=== Extracted material ===
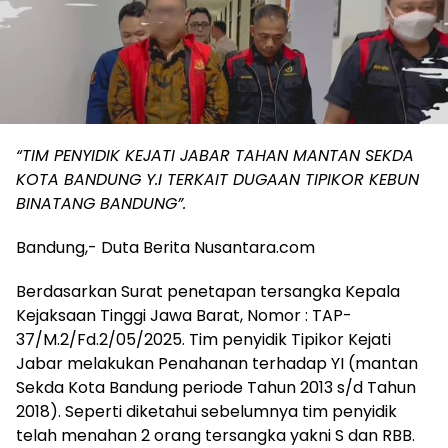
“TIM PENYIDIK KEJATI JABAR TAHAN MANTAN SEKDA
KOTA BANDUNG Y.I TERKAIT DUGAAN TIPIKOR KEBUN
BINATANG BANDUNG”.
Bandung,- Duta Berita Nusantara.com
Berdasarkan Surat penetapan tersangka Kepala
Kejaksaan Tinggi Jawa Barat, Nomor : TAP-
37/M.2/Fd.2/05/2025. Tim penyidik Tipikor Kejati
Jabar melakukan Penahanan terhadap YI (mantan
Sekda Kota Bandung periode Tahun 2013 s/d Tahun
2018). Seperti diketahui sebelumnya tim penyidik
telah menahan 2 orang tersangka yakni S dan RBB.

=== Work required ===
Produce an exact copy of each line from the one holding "Bandung,- Duta Berita Nusantara.com" through the last line of the records, both included, and nothing more.

=== Solution to this problem ===
Bandung,- Duta Berita Nusantara.com
Berdasarkan Surat penetapan tersangka Kepala
Kejaksaan Tinggi Jawa Barat, Nomor : TAP-
37/M.2/Fd.2/05/2025. Tim penyidik Tipikor Kejati
Jabar melakukan Penahanan terhadap YI (mantan
Sekda Kota Bandung periode Tahun 2013 s/d Tahun
2018). Seperti diketahui sebelumnya tim penyidik
telah menahan 2 orang tersangka yakni S dan RBB.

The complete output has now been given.